=== EXERCISE OBJECTIVE ===
Could you reproduce every entry as it stands, leaving the pictures behind?

=== INFORMATION SHOWN ===

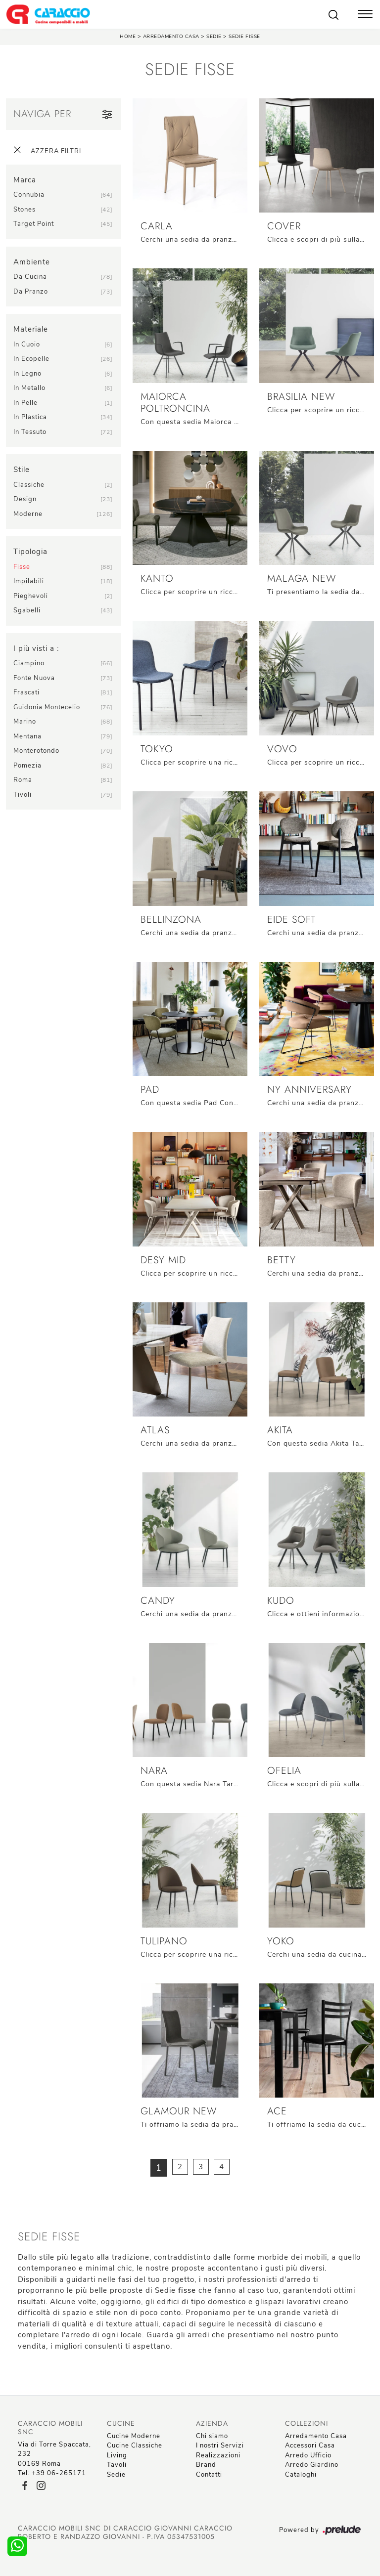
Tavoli (117, 2464)
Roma (22, 779)
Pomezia (27, 765)
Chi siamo (212, 2436)
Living (117, 2455)
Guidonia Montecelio (46, 707)
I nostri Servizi (220, 2445)
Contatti (209, 2474)
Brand (206, 2464)
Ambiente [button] (31, 262)
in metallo (29, 388)
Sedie (214, 36)
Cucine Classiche (134, 2445)
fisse (21, 566)
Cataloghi (301, 2474)
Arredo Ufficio (308, 2455)
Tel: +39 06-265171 (52, 2473)
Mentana (27, 736)
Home (128, 36)
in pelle (25, 402)
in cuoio (26, 344)
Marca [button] (24, 180)
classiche (29, 484)
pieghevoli (30, 596)
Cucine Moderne (133, 2436)
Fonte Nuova (34, 678)
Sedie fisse (244, 36)
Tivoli (22, 794)
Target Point (33, 223)
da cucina (30, 276)
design (25, 499)
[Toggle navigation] (365, 15)
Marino (24, 721)
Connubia (29, 194)
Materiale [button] (30, 329)
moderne (28, 514)
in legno (27, 373)
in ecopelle (31, 358)
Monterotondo (36, 750)
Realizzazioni (218, 2455)
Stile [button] (21, 469)
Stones (24, 209)
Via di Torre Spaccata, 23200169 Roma (54, 2454)
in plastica (30, 417)
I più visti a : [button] (36, 648)
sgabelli (27, 610)
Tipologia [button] (30, 552)
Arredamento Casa (171, 36)
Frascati (26, 692)
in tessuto (30, 432)
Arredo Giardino (311, 2464)
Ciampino (29, 663)
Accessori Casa (310, 2445)
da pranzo (30, 291)
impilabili (28, 581)
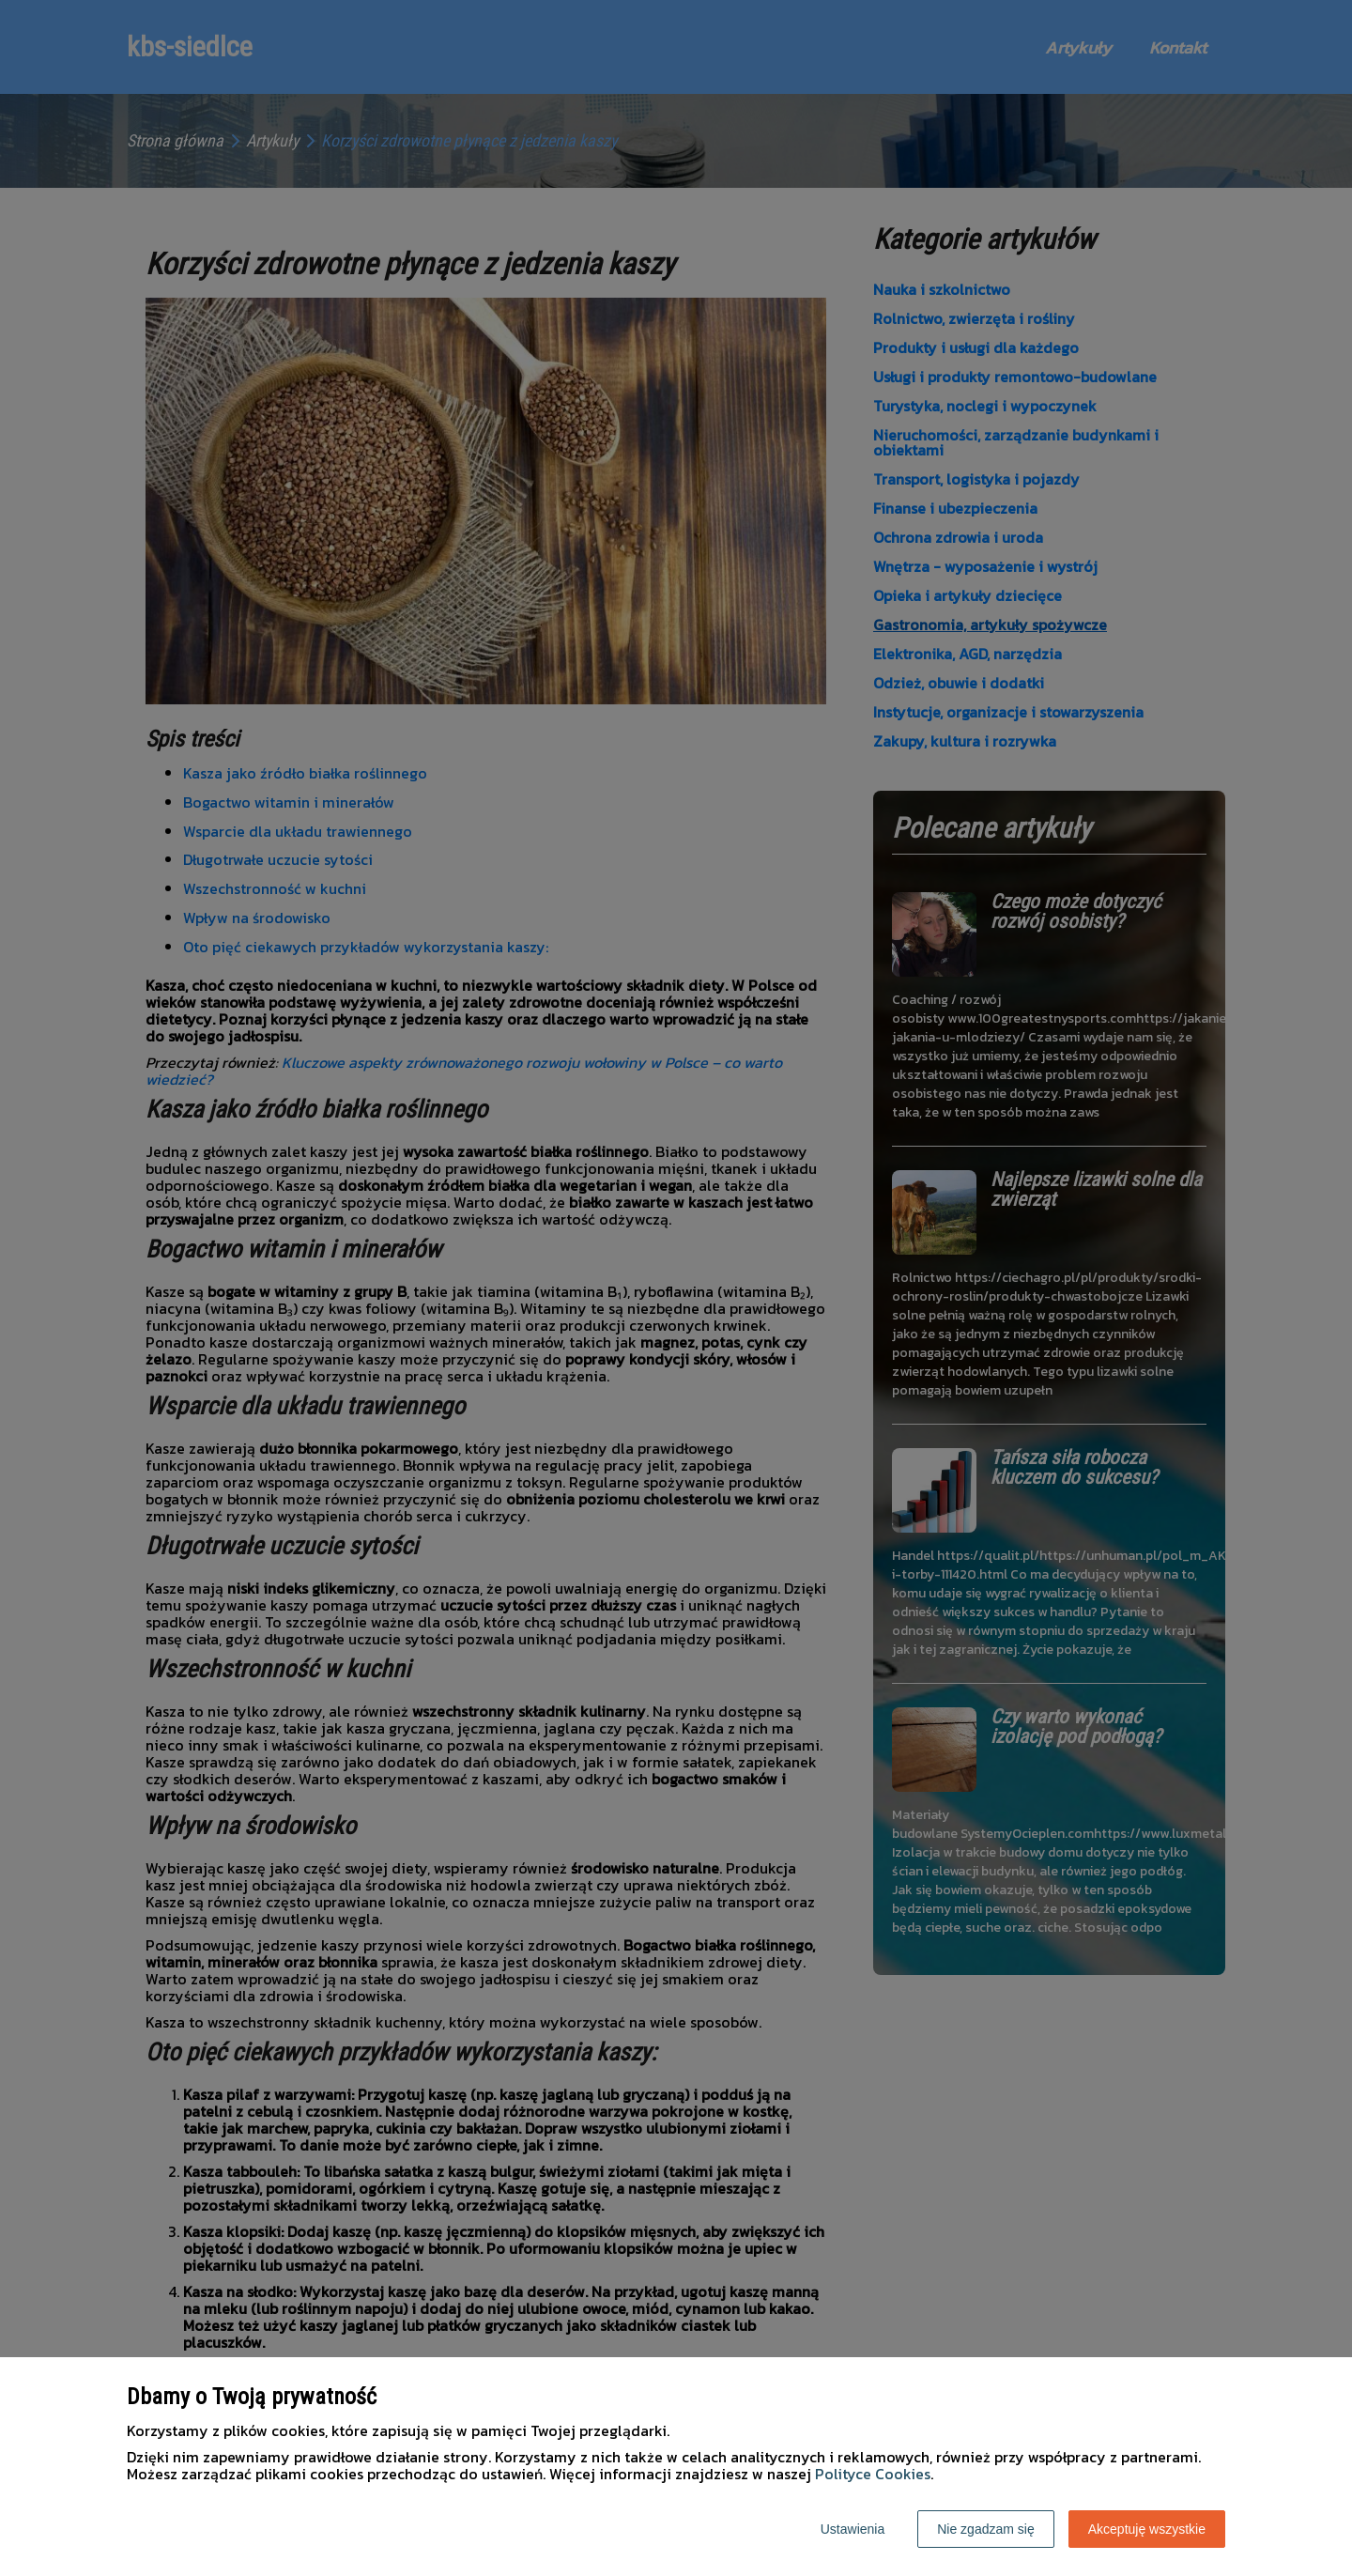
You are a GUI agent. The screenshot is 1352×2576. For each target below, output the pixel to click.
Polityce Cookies (872, 2473)
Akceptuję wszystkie (1147, 2529)
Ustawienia (852, 2529)
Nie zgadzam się (986, 2529)
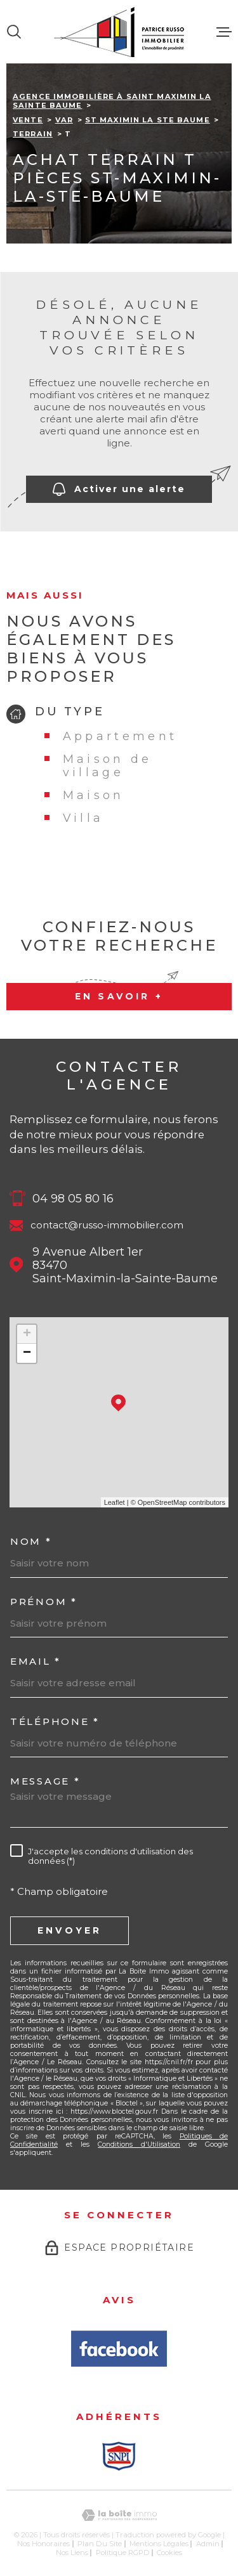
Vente (28, 119)
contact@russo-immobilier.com (106, 1225)
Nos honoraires (43, 2543)
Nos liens (72, 2552)
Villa (83, 817)
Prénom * (43, 1601)
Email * (35, 1661)
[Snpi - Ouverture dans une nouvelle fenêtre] (118, 2456)
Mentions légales (158, 2543)
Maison (93, 795)
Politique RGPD (123, 2552)
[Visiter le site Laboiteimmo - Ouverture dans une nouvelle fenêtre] (119, 2515)
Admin (208, 2543)
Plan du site (99, 2543)
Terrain (33, 133)
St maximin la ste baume (147, 119)
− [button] (27, 1353)
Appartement (120, 736)
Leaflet (114, 1502)
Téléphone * (55, 1721)
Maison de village (107, 765)
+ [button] (27, 1334)
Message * (45, 1781)
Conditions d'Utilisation (139, 2144)
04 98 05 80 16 (73, 1198)
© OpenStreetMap (159, 1502)
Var (64, 119)
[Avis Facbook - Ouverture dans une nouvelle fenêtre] (119, 2348)
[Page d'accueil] (119, 31)
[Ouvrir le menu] (224, 31)
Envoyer (69, 1930)
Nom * (31, 1541)
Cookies (169, 2552)
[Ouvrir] (14, 31)
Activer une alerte (119, 489)
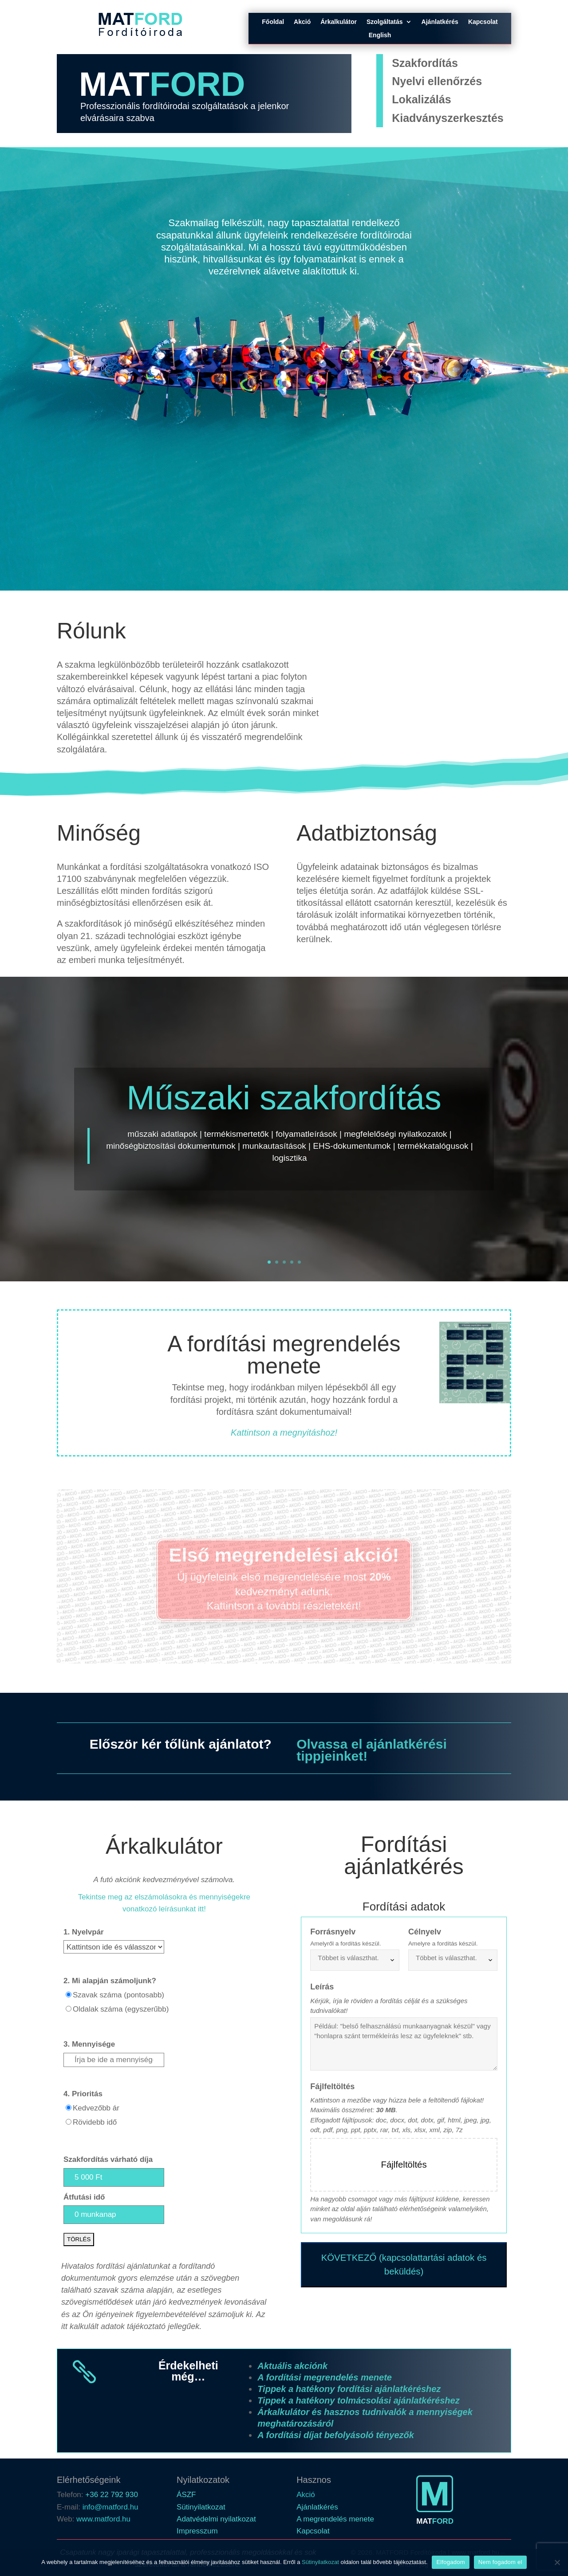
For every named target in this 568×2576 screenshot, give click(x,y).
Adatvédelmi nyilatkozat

=== ANSWER SECTION ===
Tavoli (117, 2464)
Roma (22, 779)
Pomezia (27, 765)
Chi siamo (212, 2436)
Living (117, 2455)
Guidonia Montecelio (46, 707)
I nostri Servizi (220, 2445)
Contatti (209, 2474)
Brand (206, 2464)
Ambiente [button] (31, 262)
in metallo (29, 388)
Sedie (214, 36)
Cucine Classiche (134, 2445)
fisse (21, 566)
Cataloghi (301, 2474)
Arredo Ufficio (308, 2455)
Tel: +39 06-265171 (52, 2473)
Mentana (27, 736)
Home (128, 36)
in pelle (25, 402)
in cuoio (26, 344)
Marca [button] (24, 180)
classiche (29, 484)
pieghevoli (30, 596)
Cucine Moderne (133, 2436)
Fonte Nuova (34, 678)
Sedie fisse (244, 36)
Tivoli (22, 794)
Target Point (33, 223)
da cucina (30, 276)
design (25, 499)
[Toggle navigation] (365, 15)
Marino (24, 721)
Connubia (29, 194)
Materiale [button] (30, 329)
moderne (28, 514)
in legno (27, 373)
in ecopelle (31, 358)
Monterotondo (36, 750)
Realizzazioni (218, 2455)
Stile [button] (21, 469)
Stones (24, 209)
Via di Torre Spaccata, 23200169 Roma (54, 2454)
in plastica (30, 417)
I più visti a : [button] (36, 648)
sgabelli (27, 610)
Tipologia [button] (30, 552)
Arredamento Casa (171, 36)
Frascati (26, 692)
in tessuto (30, 432)
Arredo Giardino (311, 2464)
Ciampino (29, 663)
Accessori Casa (310, 2445)
da pranzo (30, 291)
impilabili (28, 581)
You are a GUI agent. The screenshot is 1352×2576. For each target below, output the pixel to click.
Polityce Cookies (872, 2473)
Akceptuję wszystkie (1147, 2529)
Ustawienia (852, 2529)
Nie zgadzam się (986, 2529)
Vente (28, 119)
contact@russo-immobilier.com (106, 1225)
Nos honoraires (43, 2543)
Nos liens (72, 2552)
Villa (83, 817)
Prénom * (43, 1601)
Email * (35, 1661)
[Snpi - Ouverture dans une nouvelle fenêtre] (118, 2456)
Mentions légales (158, 2543)
Maison (93, 795)
Politique RGPD (123, 2552)
[Visiter le site Laboiteimmo - Ouverture dans une nouvelle fenêtre] (119, 2515)
Admin (208, 2543)
Plan du site (99, 2543)
Terrain (33, 133)
St maximin la ste baume (147, 119)
− [button] (27, 1353)
Appartement (120, 736)
Leaflet (114, 1502)
Téléphone * (55, 1721)
Maison de village (107, 765)
+ [button] (27, 1334)
Message * (45, 1781)
Conditions d'Utilisation (139, 2144)
04 98 05 80 16 (73, 1198)
© OpenStreetMap (159, 1502)
Var (64, 119)
[Avis Facbook - Ouverture dans une nouvelle fenêtre] (119, 2348)
[Page d'accueil] (119, 31)
[Ouvrir le menu] (224, 31)
Envoyer (69, 1930)
Nom * (31, 1541)
Cookies (169, 2552)
[Ouvrir] (14, 31)
Activer une alerte (119, 489)
For every named target in this 568×2576 screenshot, give click(x,y).
Adatvédelmi nyilatkozat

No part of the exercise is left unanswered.